I got a problem in calculating the value of W for my transistor. During the Id-Vgs simulation, I got Id=22uA.This is my parameters

Vdd=3.3V
Vds=1.65V
Vgs=1
Vth=0.546V
Un=0.050542
tox=5.141 x 10^-9
eox=3.5 x 10^-17 F/um
Cox=3.392 x 10^-12
L=0.56u

When I calculate the value of W using saturation formula, it gives me value of 0.35 which I think too big since the minimum value of W is 0.0001. Is it normal? I think maybe I got confuse in calculating value of Cox. During the Id-Vgs simulation in LT SPICE, I dont assign the value of W and L. I just left in empty.

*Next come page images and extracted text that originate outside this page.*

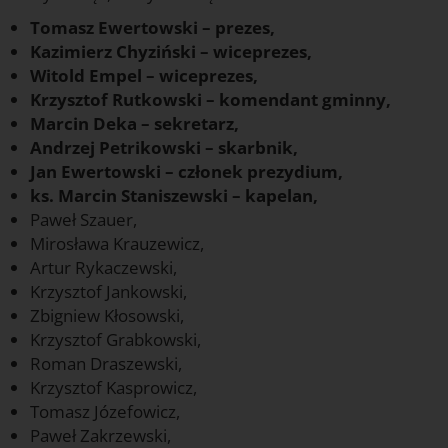
Tomasz Ewertowski – prezes,
Kazimierz Chyziński – wiceprezes,
Witold Empel – wiceprezes,
Krzysztof Rutkowski – komendant gminny,
Marcin Deka – sekretarz,
Andrzej Petrikowski – skarbnik,
Jan Ewertowski – członek prezydium,
ks. Marcin Staniszewski – kapelan,
Paweł Szauer,
Mirosława Krauzewicz,
Artur Rykaczewski,
Krzysztof Jankowski,
Zbigniew Kłosowski,
Krzysztof Grabkowski,
Roman Draszewski,
Krzysztof Kasprowicz,
Tomasz Józefowicz,
Paweł Zakrzewski,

Cox = eox/tox = 3.5 x 10^-17 F/um / 5.141 x 10^-9 m = 6.8 fF/(µm)²

Probably a 0.25 or 0.18µm technology, so W_min should be in this order.

erikl said:

Cox = eox/tox = 3.5 x 10^-17 F/um / 5.141 x 10^-9 m = 6.8 fF/(µm)²

Probably a 0.25 or 0.18µm technology, so W_min should be in this order.

Click to expand...

What do you mean by that?, do you mean that my W should be 0.25 or 0.18um? I'm using 0.13um technology.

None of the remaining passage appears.